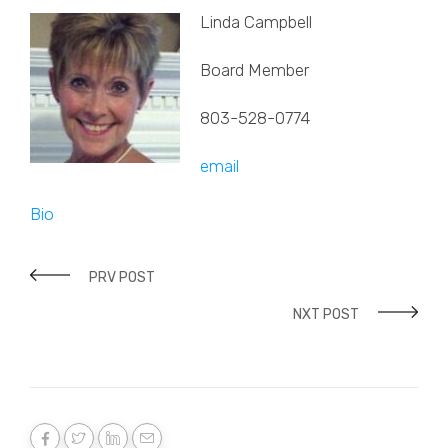
Linda Campbell
Board Member
803-528-0774
email
Bio
PRV POST
NXT POST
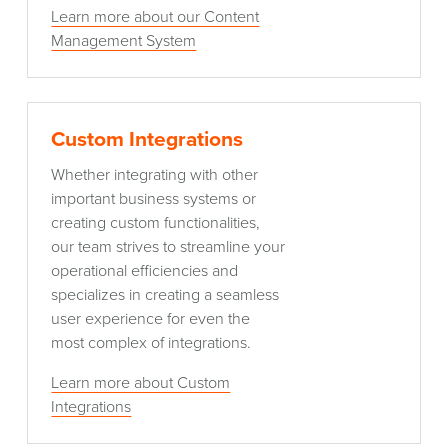
Learn more about our Content
Management System
Custom
Custom Integrations
Integrations
Whether integrating with other
important business systems or
creating custom functionalities,
our team strives to streamline your
operational efficiencies and
specializes in creating a seamless
user experience for even the
most complex of integrations.
Learn more about Custom
Integrations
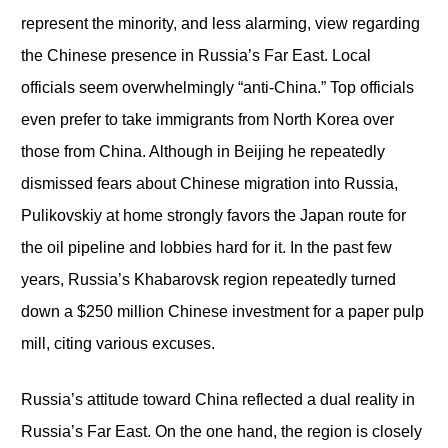
represent the minority, and less alarming, view regarding
the Chinese presence in Russia’s Far East. Local
officials seem overwhelmingly “anti-China.” Top officials
even prefer to take immigrants from North Korea over
those from China. Although in Beijing he repeatedly
dismissed fears about Chinese migration into Russia,
Pulikovskiy at home strongly favors the Japan route for
the oil pipeline and lobbies hard for it. In the past few
years, Russia’s Khabarovsk region repeatedly turned
down a $250 million Chinese investment for a paper pulp
mill, citing various excuses.
Russia’s attitude toward China reflected a dual reality in
Russia’s Far East. On the one hand, the region is closely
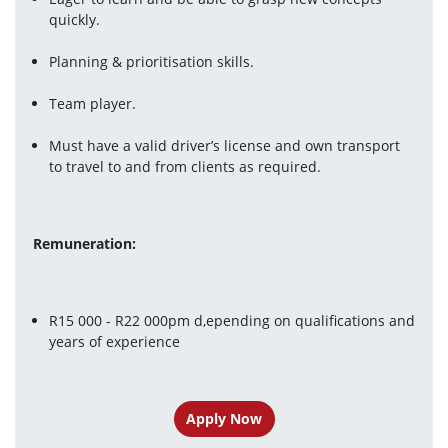
quickly.
Planning & prioritisation skills.
Team player.
Must have a valid driver’s license and own transport 
to travel to and from clients as required.
Remuneration:
R15 000 - R22 000pm d,epending on qualifications and 
years of experience
Apply Now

▶ [EXERCISE]
The answer must be the data above, repeated exactly, with no pictures.

▶ [OUTPUT]
Linda Campbell
Board Member
803-528-0774
email
Bio
PRV POST
NXT POST
Learn more about our Content
Management System
Custom
Custom Integrations
Integrations
Whether integrating with other
important business systems or
creating custom functionalities,
our team strives to streamline your
operational efficiencies and
specializes in creating a seamless
user experience for even the
most complex of integrations.
Learn more about Custom
Integrations
represent the minority, and less alarming, view regarding
the Chinese presence in Russia’s Far East. Local
officials seem overwhelmingly “anti-China.” Top officials
even prefer to take immigrants from North Korea over
those from China. Although in Beijing he repeatedly
dismissed fears about Chinese migration into Russia,
Pulikovskiy at home strongly favors the Japan route for
the oil pipeline and lobbies hard for it. In the past few
years, Russia’s Khabarovsk region repeatedly turned
down a $250 million Chinese investment for a paper pulp
mill, citing various excuses.
Russia’s attitude toward China reflected a dual reality in
Russia’s Far East. On the one hand, the region is closely
quickly.
Planning & prioritisation skills.
Team player.
Must have a valid driver’s license and own transport 
to travel to and from clients as required.
Remuneration:
R15 000 - R22 000pm d,epending on qualifications and 
years of experience
Apply Now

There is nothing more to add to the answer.